Frontières ouvertes
p. 453-455
Texte intégral
1Une discipline, disait en substance Michel Foucault dans un livre singulièrement nommé L’archéologie du savoir, n’est pas seulement composée d’une somme de connaissances positives. C’est également la somme de ce qui a pu être dit sur elle et à partir d’elle. Or cette remarque vaut indéniablement pour l’archéologie préhistorique.
2En cela, le présent ouvrage a souhaité aussi bien faire le point sur les avancées disciplinaires les plus récentes de ce vaste champ scientifique, que revenir sur la façon dont il a pu se constituer. Il s’agissait ainsi de comprendre la façon dont il est aujourd’hui possible de le penser, autant d’ailleurs que de saisir ce qu’il n’est plus possible, aujourd’hui, d’en dire.

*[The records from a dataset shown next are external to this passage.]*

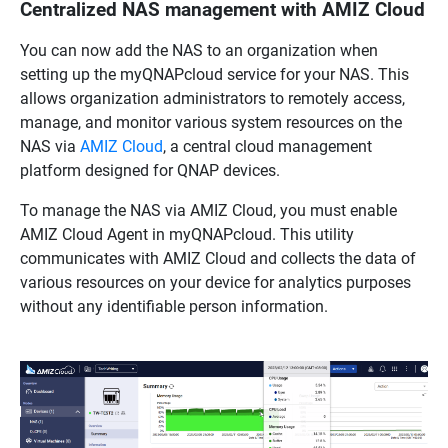
Centralized NAS management with AMIZ Cloud
You can now add the NAS to an organization when
setting up the myQNAPcloud service for your NAS. This
allows organization administrators to remotely access,
manage, and monitor various system resources on the
NAS via
AMIZ Cloud
, a central cloud management
platform designed for QNAP devices.
To manage the NAS via AMIZ Cloud, you must enable
AMIZ Cloud Agent in myQNAPcloud. This utility
communicates with AMIZ Cloud and collects the data of
various resources on your device for analytics purposes
without any identifiable person information.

3Commençons par ce qui paraît être le moins essentiel : la façon dont ce champ scientifique a pu se constituer. Sans avoir à en refaire l’histoire, par ailleurs désormais bien documentée, il ressort de beaucoup de textes qu’on a pu lire ici l’idée d’une insatisfaction générée par le nom même de cette discipline. Non qu’il ne soit commode. Mais cette soi-disant commodité, dont use d’ailleurs plus volontiers le grand public que les scientifiques, se paie d’un lourd présupposé : la quasi-exclusion de ce qui est nommé « préhistoire » du champ de l’historicité… Et son lot fâcheux de conséquences : naturalisation caricaturale des humanités passées, diversité des trajectoires (pré-)historiques négligée au profit d’un schéma téléologique, par conséquent idéologique, de l’évolution humaine, privilège surévalué de l’écriture sur l’oralité, etc.
4Aussi, écrire aujourd’hui sur cet objet d’étude qu’est l’archéologie « préhistorique », c’est avoir à tenir compte de tout cela, et, assurément, devoir ne plus s’en satisfaire. Donc s’employer à le déconstruire de façon nécessairement critique. Les pages qui précèdent s’en sont abondamment chargées. Osons donc, comme Fernand Braudel en son temps lorsqu’il composait Les Mémoires de la Méditerranée, écrire avec une lucidité si possible comparable les mémoires de l’humanité ; et comme lui, ne commençons plus pour cela avec la si tardive Antiquité, mais, afin de donner pleinement corps à celle-ci, arrivons à elle, comme lui, en partant des temps les plus anciens possibles. Partons donc de ce que l’archéologie, cette science des traces à la fois objectives et non écrites, peut nous livrer. Que l’histoire que cette discipline nous livre reste incomplète, cela ne saurait être une objection. Car, à l’inverse, le problème n’est pas de parvenir à une fantasque complétude et transparence du passé. Comme son nom l’indique, celui-ci est à jamais irréversiblement passé, et qui en prend la mesure comprend qu’il n’y a aucun sens à vouloir, fût-ce par l’écrit, intégralement le reconstituer. L’incomplétude, loin d’être un échec, est ici la condition même du récit historique.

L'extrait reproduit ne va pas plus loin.